Swiss pension schemes recorded an increase in assets under management (AUM) during the past financial year thanks to positive equity market returns.
PK CFF – the pension fund of the Swiss federal railways – had assets under management of 19.48 billion francs (19 billion euros) at the end of December last year, compared to 18.93 billion francs at the end of the previous year, according to the latest pension fund report. financial statement.
It generated a 4.2% return on assets last year, compared to 3.9% in 2020, 0.2 percentage points above its benchmark, thanks to positive market developments capital throughout the year and the Swiss Market Index (SMI) reaching a new all-time high, it said.
Net asset allocation income was CHF 783 million in 2021, compared to CHF 707 million in 2020.
Its funding ratio rose from 108.5% in 2020 to 112.4% in 2021, the fund said. The number of active members has increased year on year to reach 30,239.
Not only equities, but also equity-like REITs (real estate investment trusts) and private equity, which posted record profits last year, benefited from the extremely positive overall stock market developments outside of China, added PK SBB in the financial statements explaining the results.
Overall, pension fund stocks (2.87%), real estate (1.08%) and alternative investments (0.99%) posted positive returns over the past financial year , while fixed income investments had negative returns of -0.59% and cash of -0-01%. .

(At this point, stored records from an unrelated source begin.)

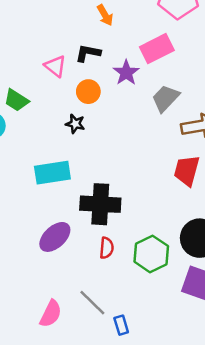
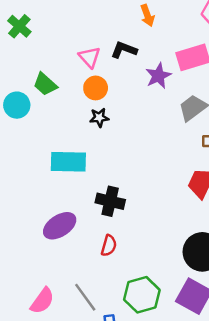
orange circle: (88, 92) -> (96, 88), moved
black star: (75, 124) -> (99, 118), turned -30
black cross: (100, 204) -> (110, 201), size x0.7
green hexagon: (151, 254) -> (142, 295), moved

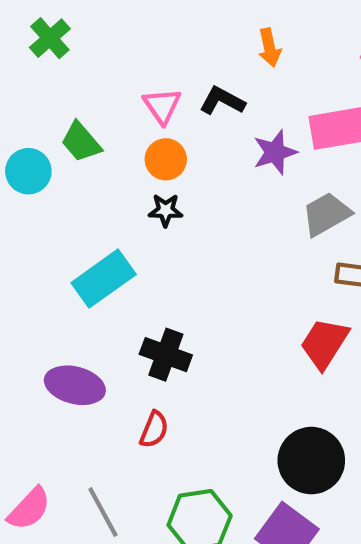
cyan rectangle: (68, 162) -> (104, 279), turned -44
purple ellipse: (60, 226) -> (75, 385), turned 40

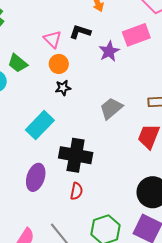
gray trapezoid: (326, 214) -> (111, 108), moved
black cross: (166, 355) -> (76, 155), size x1.4
purple ellipse: (75, 385) -> (36, 177), turned -76

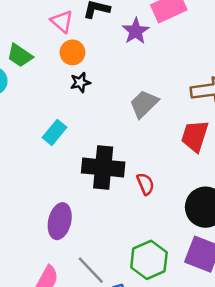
cyan rectangle: (40, 125) -> (55, 132), size x0.7
purple ellipse: (36, 177) -> (60, 221), moved
red semicircle: (76, 191) -> (145, 184), moved, turned -30

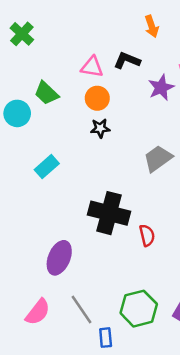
pink triangle: (62, 21) -> (92, 67), turned -40
cyan rectangle: (55, 132) -> (47, 167), moved

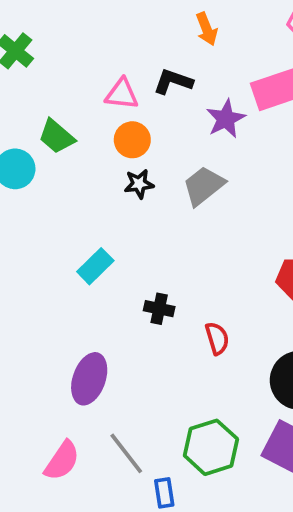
gray trapezoid: (158, 158) -> (204, 186), moved
cyan rectangle: (47, 167) -> (95, 266), moved
black cross: (109, 213) -> (159, 309), size x0.5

At the end of last year, PK SBB invested 42.8% of its assets in Swiss fixed income securities, 19.8% in foreign currency bonds, 4.9% in Swiss equities, 11% in foreign equities, 12% in real estate, 5.7% in alternatives – including infrastructure, private equity and insurance-related investments – and 3.8% in cash.
It reduced its exposure to foreign equities by 1% in favor of private equity, which rose to 4% in the portfolio.

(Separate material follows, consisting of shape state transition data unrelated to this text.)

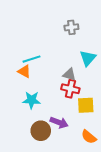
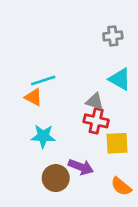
gray cross: (71, 27) -> (113, 36), moved
cyan triangle: (88, 58) -> (120, 79), turned -42

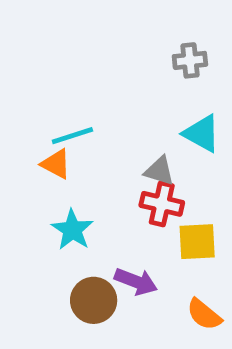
cyan star: (43, 136) -> (72, 230), turned 30

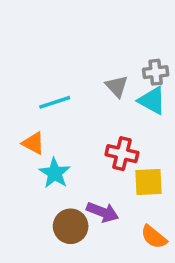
gray cross: (190, 60) -> (156, 72), moved
orange triangle: (56, 164) -> (33, 143), moved
gray triangle: (159, 171) -> (117, 86), moved, turned 30

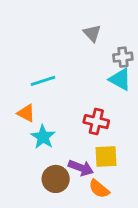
gray triangle: (117, 86) -> (92, 33), moved
yellow square: (149, 182) -> (106, 157), moved
orange semicircle: (154, 237) -> (99, 189), moved

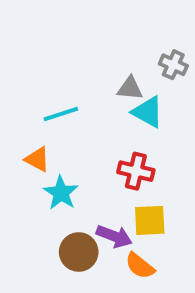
gray triangle: (92, 33) -> (130, 88), moved, turned -42
gray cross: (123, 57) -> (173, 65), moved, turned 30
cyan triangle: (120, 79) -> (148, 112), moved

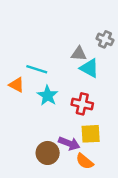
cyan line: (61, 114) -> (37, 69), turned 36
orange triangle: (37, 159) -> (17, 85), moved
cyan star: (61, 193) -> (48, 96), moved

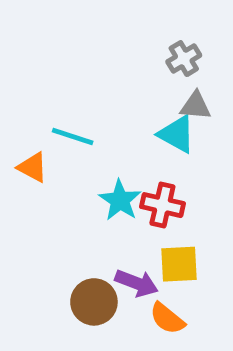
gray cross: (105, 39) -> (184, 59), moved, turned 35
gray triangle: (79, 54) -> (196, 106), moved
cyan star: (48, 96) -> (120, 200), moved

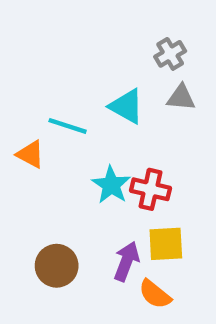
cyan triangle: (177, 134) -> (126, 106), moved
purple arrow: (136, 283) -> (126, 261), turned -90
brown circle: (94, 302) -> (57, 266), moved

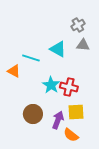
brown circle: (57, 266) -> (33, 114), moved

In addition, PK SBB aims to reduce its CO emissions2 by 30% against its benchmark index by the end of 2022, extending its sustainability policy to direct investments in real estate in Switzerland and mortgages.

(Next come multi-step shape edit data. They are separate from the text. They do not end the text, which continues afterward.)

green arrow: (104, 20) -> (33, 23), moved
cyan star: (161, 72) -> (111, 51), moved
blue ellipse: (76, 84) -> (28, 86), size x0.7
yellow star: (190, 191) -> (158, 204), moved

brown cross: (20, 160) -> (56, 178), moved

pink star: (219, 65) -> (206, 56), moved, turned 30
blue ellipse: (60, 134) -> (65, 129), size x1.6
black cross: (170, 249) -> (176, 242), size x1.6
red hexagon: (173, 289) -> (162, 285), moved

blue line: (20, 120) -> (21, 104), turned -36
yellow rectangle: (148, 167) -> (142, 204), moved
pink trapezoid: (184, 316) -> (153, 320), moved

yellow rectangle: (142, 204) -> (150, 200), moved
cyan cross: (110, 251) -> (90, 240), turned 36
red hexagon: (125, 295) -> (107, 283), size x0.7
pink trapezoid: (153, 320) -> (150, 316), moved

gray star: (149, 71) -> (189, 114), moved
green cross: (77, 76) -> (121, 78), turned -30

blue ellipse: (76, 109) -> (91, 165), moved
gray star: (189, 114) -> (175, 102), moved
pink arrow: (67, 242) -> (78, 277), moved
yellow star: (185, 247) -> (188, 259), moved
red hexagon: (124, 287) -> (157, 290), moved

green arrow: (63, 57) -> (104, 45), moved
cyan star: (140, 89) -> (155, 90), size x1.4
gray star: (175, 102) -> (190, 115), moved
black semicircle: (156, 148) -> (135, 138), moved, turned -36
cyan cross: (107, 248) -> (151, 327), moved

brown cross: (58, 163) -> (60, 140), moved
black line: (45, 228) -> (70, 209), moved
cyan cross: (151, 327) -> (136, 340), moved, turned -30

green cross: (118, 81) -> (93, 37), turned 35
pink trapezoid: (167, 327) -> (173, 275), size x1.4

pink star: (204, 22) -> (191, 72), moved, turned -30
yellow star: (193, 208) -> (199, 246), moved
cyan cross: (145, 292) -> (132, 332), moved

At the same time, the total assets of the pension fund of the canton of Vaud, CPEV, increased from 14.3 billion francs in 2020 to 15.5 billion francs in 2021. Its investment strategy generated a net return of 8 .6% last year, compared to 5% the previous year, with equities and private equity contributing mainly to positive returns, while bonds delivered a negative performance.
At the end of last year, the CPEV allocated 3.3% of its assets to cash, 5.8% to bonds denominated in Swiss francs, 5.1% to government bonds, 2.7% to bonds 1.5% high yield bonds, 4.2% emerging markets (EM), 13.6% Swiss equities, 13.5% developed market equities, 4.5% EM equities , 5% in real estate securities, 22.6% in direct and indirect Swiss real estate, 0.1% in alternatives, 6.1% in private placements, 4.3% in convertible bonds, 3% in foreign indirect real estate, 1.9% to raw materials, 2.6% to infrastructure and 0.4% to currency hedging.
The CPEV aims to reach a funding rate of 80% in 2052, compared to 75.8% currently, and it has postponed the establishment of a new pension scheme to January 1, 2025 from January 1, 2023.
Under the new pension scheme, the retirement age will increase by two years while maintaining a maximum level of pensions in defined benefit schemes of 60% of the annual salary of future retirees.